_Exercise directions_
Lines that include "love" make up the answer; copy all of them from the data below.

++++

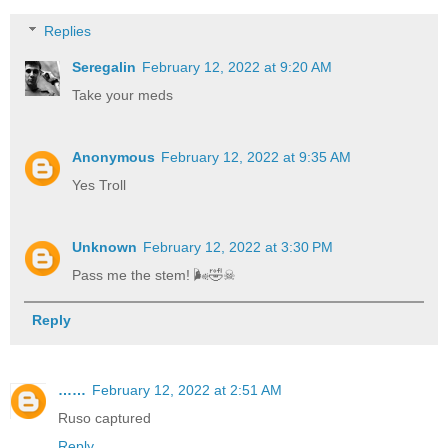
Replies
Seregalin
February 12, 2022 at 9:20 AM
Take your meds
Anonymous
February 12, 2022 at 9:35 AM
Yes Troll
Unknown
February 12, 2022 at 3:30 PM
Pass me the stem! 🌬🤣☠
Reply
……
February 12, 2022 at 2:51 AM
Ruso captured
Reply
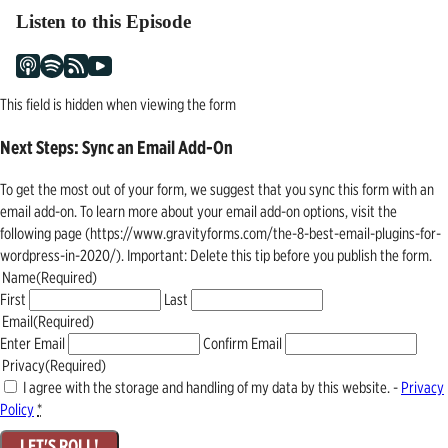
Listen to this Episode
This field is hidden when viewing the form
Next Steps: Sync an Email Add-On
To get the most out of your form, we suggest that you sync this form with an
email add-on. To learn more about your email add-on options, visit the
following page (https://www.gravityforms.com/the-8-best-email-plugins-for-
wordpress-in-2020/). Important: Delete this tip before you publish the form.
Name
(Required)
First
Last
Email
(Required)
Enter Email
Confirm Email
Privacy
(Required)
I agree with the storage and handling of my data by this website. -
Privacy
Policy
*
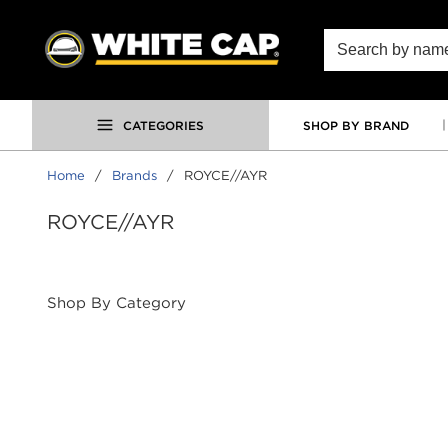
SKIP TO MAIN CONTENT
Site Search
CATEGORIES
SHOP BY BRAND
Home
/
Brands
/
ROYCE//AYR
ROYCE//AYR
Shop By Category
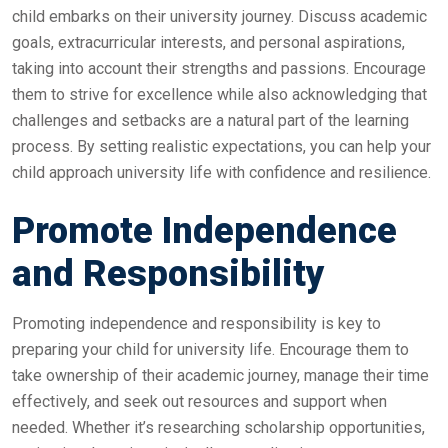
child embarks on their university journey. Discuss academic
goals, extracurricular interests, and personal aspirations,
taking into account their strengths and passions. Encourage
them to strive for excellence while also acknowledging that
challenges and setbacks are a natural part of the learning
process. By setting realistic expectations, you can help your
child approach university life with confidence and resilience.
Promote Independence
and Responsibility
Promoting independence and responsibility is key to
preparing your child for university life. Encourage them to
take ownership of their academic journey, manage their time
effectively, and seek out resources and support when
needed. Whether it’s researching scholarship opportunities,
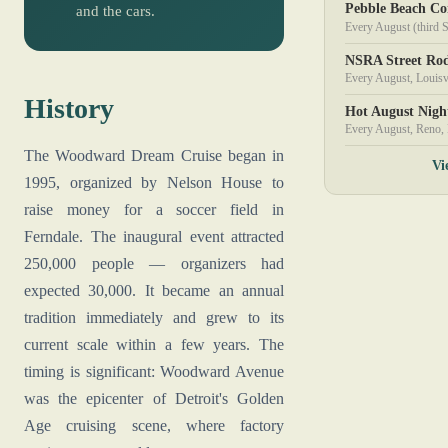
Pebble Beach Co
and the cars.
Every August (third 
NSRA Street Rod
Every August, Louisv
History
Hot August Nigh
Every August, Reno,
The Woodward Dream Cruise began in
Vi
1995, organized by Nelson House to
raise money for a soccer field in
Ferndale. The inaugural event attracted
250,000 people — organizers had
expected 30,000. It became an annual
tradition immediately and grew to its
current scale within a few years. The
timing is significant: Woodward Avenue
was the epicenter of Detroit's Golden
Age cruising scene, where factory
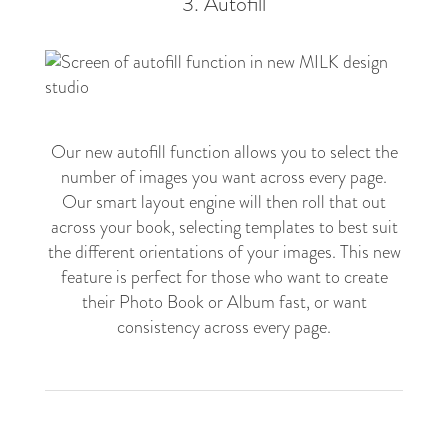
3. Autofill
Our new autofill function allows you to select the
number of images you want across every page.
Our smart layout engine will then roll that out
across your book, selecting templates to best suit
the different orientations of your images. This new
feature is perfect for those who want to create
their Photo Book or Album fast, or want
consistency across every page.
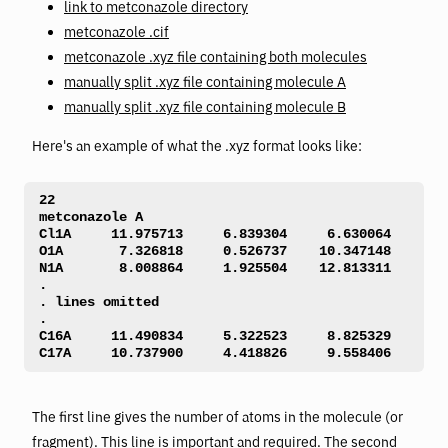
link to metconazole directory
metconazole .cif
metconazole .xyz file containing both molecules
manually split .xyz file containing molecule A
manually split .xyz file containing molecule B
Here's an example of what the .xyz format looks like:
22 

metconazole A 

Cl1A     11.975713     6.839304     6.630064 

O1A       7.326818     0.526737    10.347148 

N1A       8.008864     1.925504    12.813311 

. 

. lines omitted

. 

C16A     11.490834     5.322523     8.825329 

C17A     10.737900     4.418826     9.558406 
The first line gives the number of atoms in the molecule (or
fragment). This line is important and required. The second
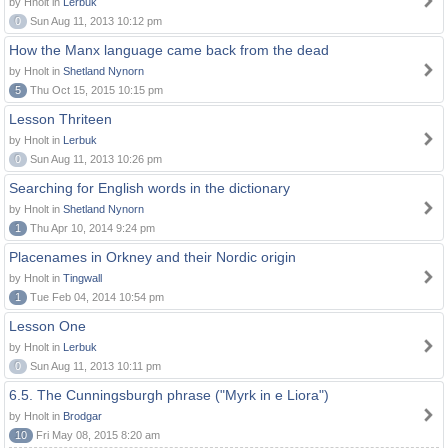
by Hnolt in
Lerbuk
0
Sun Aug 11, 2013 10:12 pm
How the Manx language came back from the dead
by Hnolt in
Shetland Nynorn
5
Thu Oct 15, 2015 10:15 pm
Lesson Thriteen
by Hnolt in
Lerbuk
0
Sun Aug 11, 2013 10:26 pm
Searching for English words in the dictionary
by Hnolt in
Shetland Nynorn
1
Thu Apr 10, 2014 9:24 pm
Placenames in Orkney and their Nordic origin
by Hnolt in
Tingwall
1
Tue Feb 04, 2014 10:54 pm
Lesson One
by Hnolt in
Lerbuk
0
Sun Aug 11, 2013 10:11 pm
6.5. The Cunningsburgh phrase ("Myrk in e Liora")
by Hnolt in
Brodgar
10
Fri May 08, 2015 8:20 am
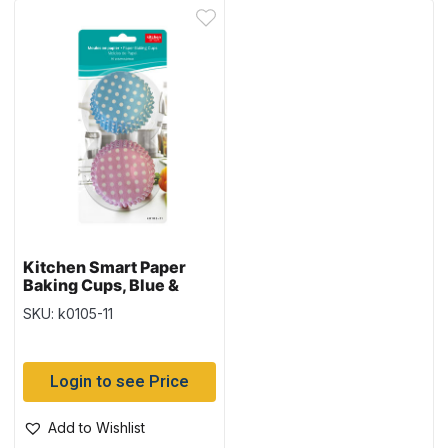
Kitchen Smart Paper
Baking Cups, Blue &
Pink w/Polka Dots –
SKU: k0105-11
Large – 50 per pack
Login to see Price
Add to Wishlist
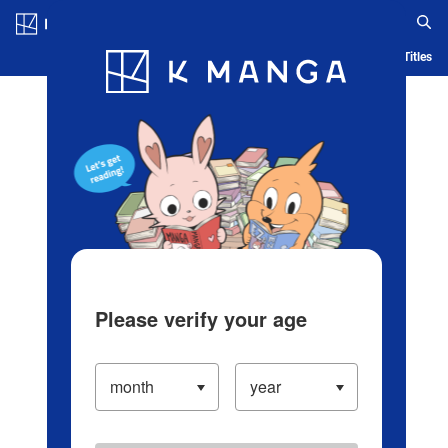
Log in/Create Account
Blog
App
Ranking
History
Serialized Titles
Please verify your age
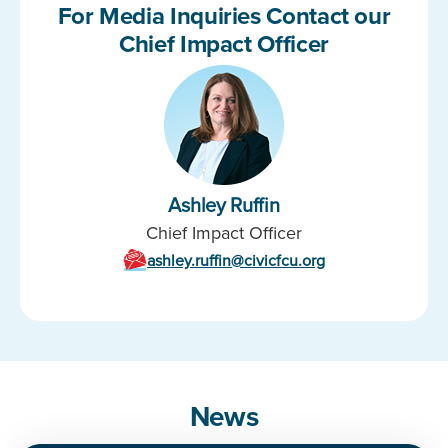
For Media Inquiries Contact our
Chief Impact Officer
Ashley Ruffin
Chief Impact Officer
ashley.ruffin@civicfcu.org
News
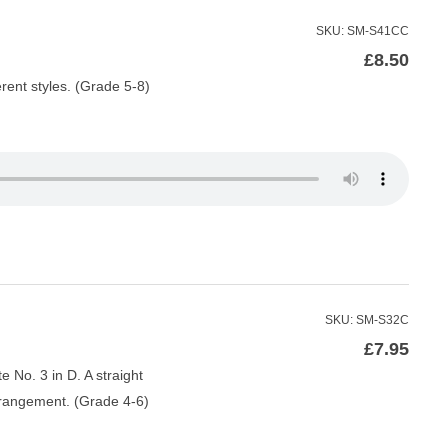
SKU: SM-S41CC
£
8.50
rent styles. (Grade 5-8)
SKU: SM-S32C
£
7.95
 No. 3 in D. A straight
rrangement. (Grade 4-6)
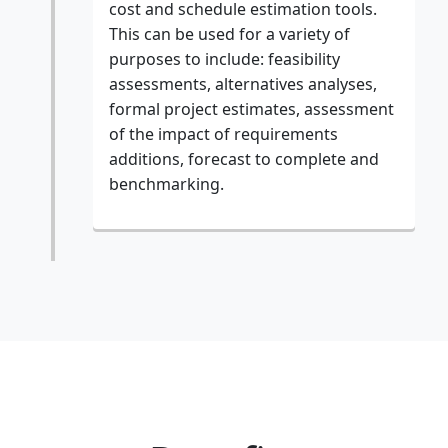
cost and schedule estimation tools.
This can be used for a variety of
purposes to include: feasibility
assessments, alternatives analyses,
formal project estimates, assessment
of the impact of requirements
additions, forecast to complete and
benchmarking.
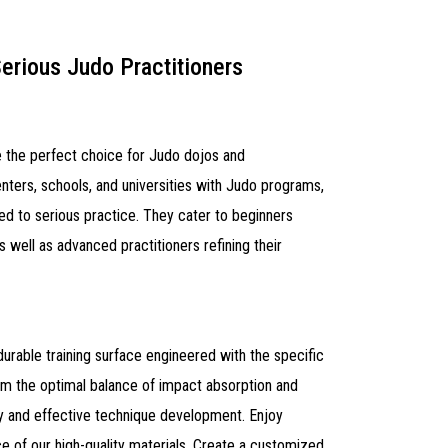
Serious Judo Practitioners
 the perfect choice for Judo dojos and
enters, schools, and universities with Judo programs,
d to serious practice. They cater to beginners
 well as advanced practitioners refining their
durable training surface engineered with the specific
om the optimal balance of impact absorption and
ty and effective technique development. Enjoy
e of our high-quality materials. Create a customized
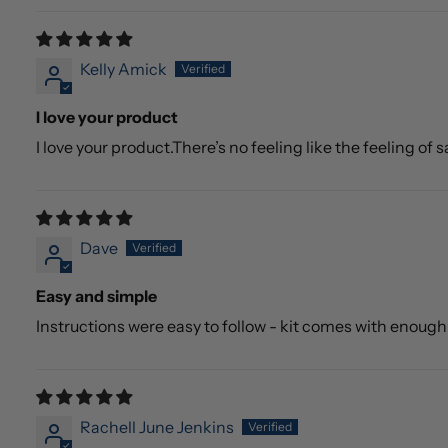
Kelly Amick
I love your product
I love your product.There’s no feeling like the feeling of
Dave
Easy and simple
Instructions were easy to follow - kit comes with enoug
Rachell June Jenkins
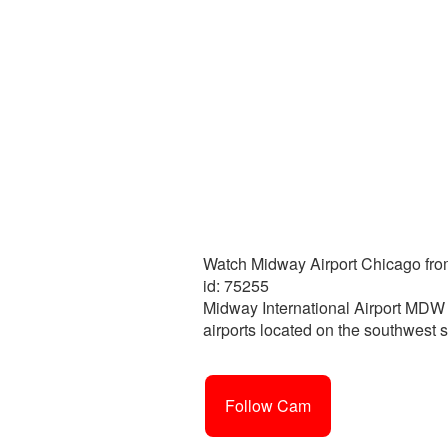
Watch Midway Airport Chicago from
id: 75255
Midway International Airport MDW o
airports located on the southwest 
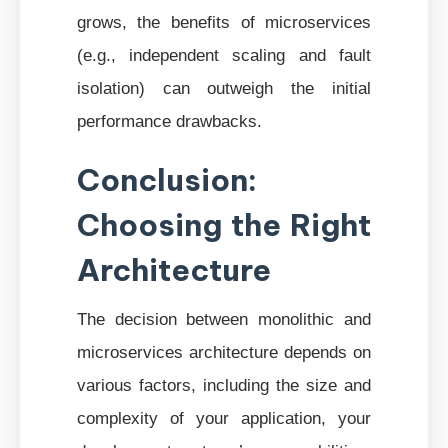
grows, the benefits of microservices
(e.g., independent scaling and fault
isolation) can outweigh the initial
performance drawbacks.
Conclusion:
Choosing the Right
Architecture
The decision between monolithic and
microservices architecture depends on
various factors, including the size and
complexity of your application, your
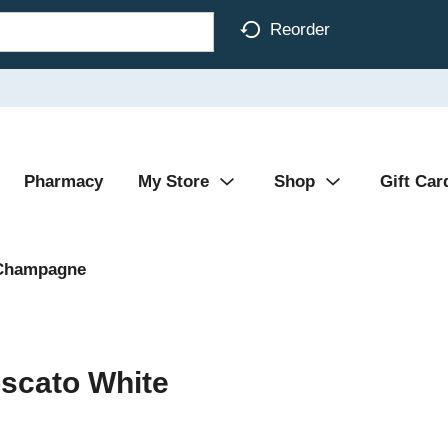
Reorder
Pharmacy
My Store
Shop
Gift Car
Champagne
oscato White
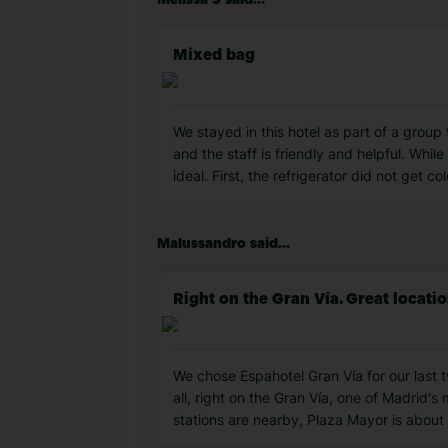
Melissa S said...
Mixed bag
We stayed in this hotel as part of a group
and the staff is friendly and helpful. Whi
ideal. First, the refrigerator did not get 
Malussandro said...
Right on the Gran Vía. Great locatio
We chose Espahotel Gran Vía for our last t
all, right on the Gran Vía, one of Madrid'
stations are nearby, Plaza Mayor is about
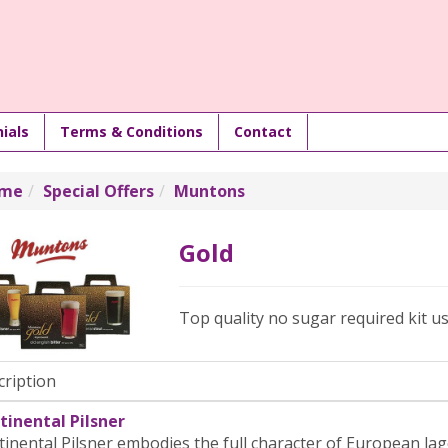
ials
Terms & Conditions
Contact
me
Special Offers
Muntons
Gold
Top quality no sugar required kit us
cription
tinental Pilsner
inental Pilsner embodies the full character of European lag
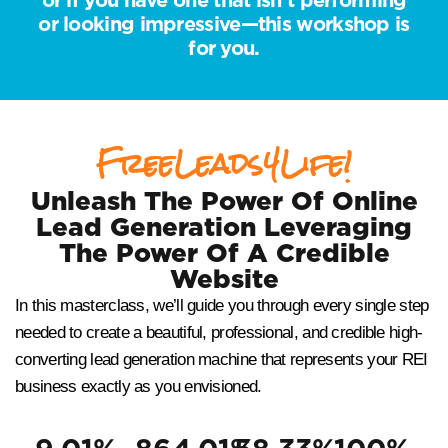
or looking impressive—this workshop is
for you.
FreeLeads4Life!
Unleash The Power Of Online
Lead Generation Leveraging
The Power Of A Credible
Website
In this masterclass, we’ll guide you through every single step
needed to create a beautiful, professional, and credible high-
converting lead generation machine that represents your REI
business exactly as you envisioned.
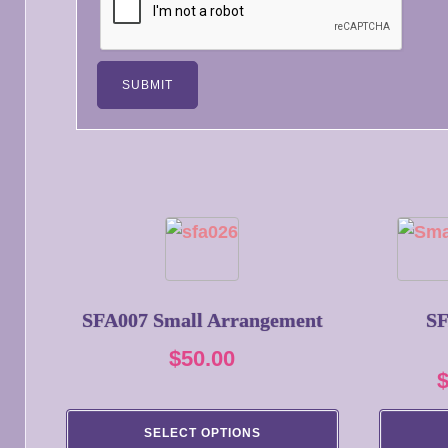
This
product
has
multiple
SFA007 Small Arrangement
SF
variants.
$
50.00
The
options
may
SELECT OPTIONS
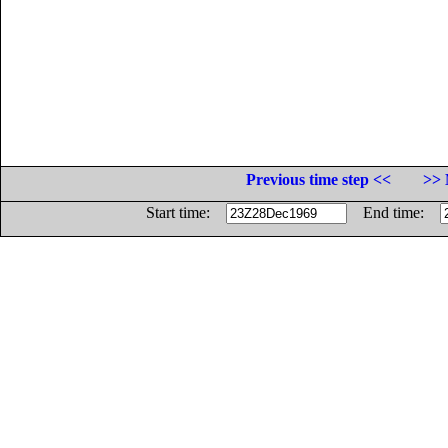
Previous time step <<
>> 
Start time:
End time:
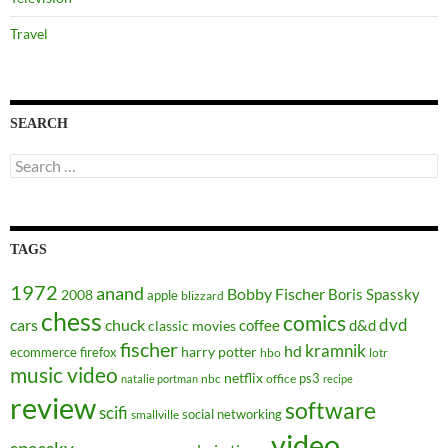
Travel
SEARCH
Search
for:
TAGS
1972
anand
Bobby Fischer
Boris Spassky
2008
apple
blizzard
chess
comics
dvd
cars
chuck
coffee
d&d
classic movies
fischer
kramnik
hd
harry potter
ecommerce
firefox
hbo
lotr
music video
netflix
ps3
nbc
office
natalie portman
recipe
review
software
scifi
social networking
smallville
video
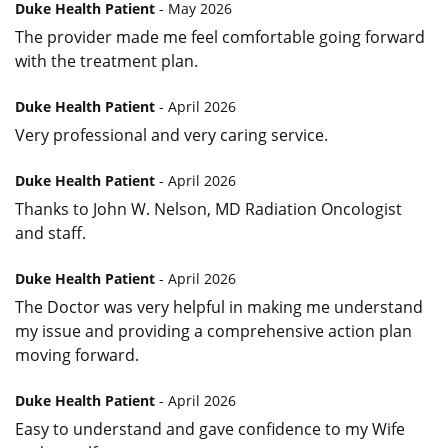
Duke Health Patient
- May 2026
The provider made me feel comfortable going forward
with the treatment plan.
Duke Health Patient
- April 2026
Very professional and very caring service.
Duke Health Patient
- April 2026
Thanks to John W. Nelson, MD Radiation Oncologist
and staff.
Duke Health Patient
- April 2026
The Doctor was very helpful in making me understand
my issue and providing a comprehensive action plan
moving forward.
Duke Health Patient
- April 2026
Easy to understand and gave confidence to my Wife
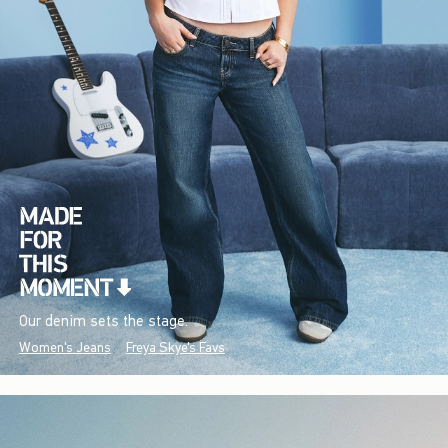
Our denim sets the stage.
Women's Jeans
Freya Skye's Favs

++++

_Exercise answer_
I love your product
I love your product.There’s no feeling like the feeling of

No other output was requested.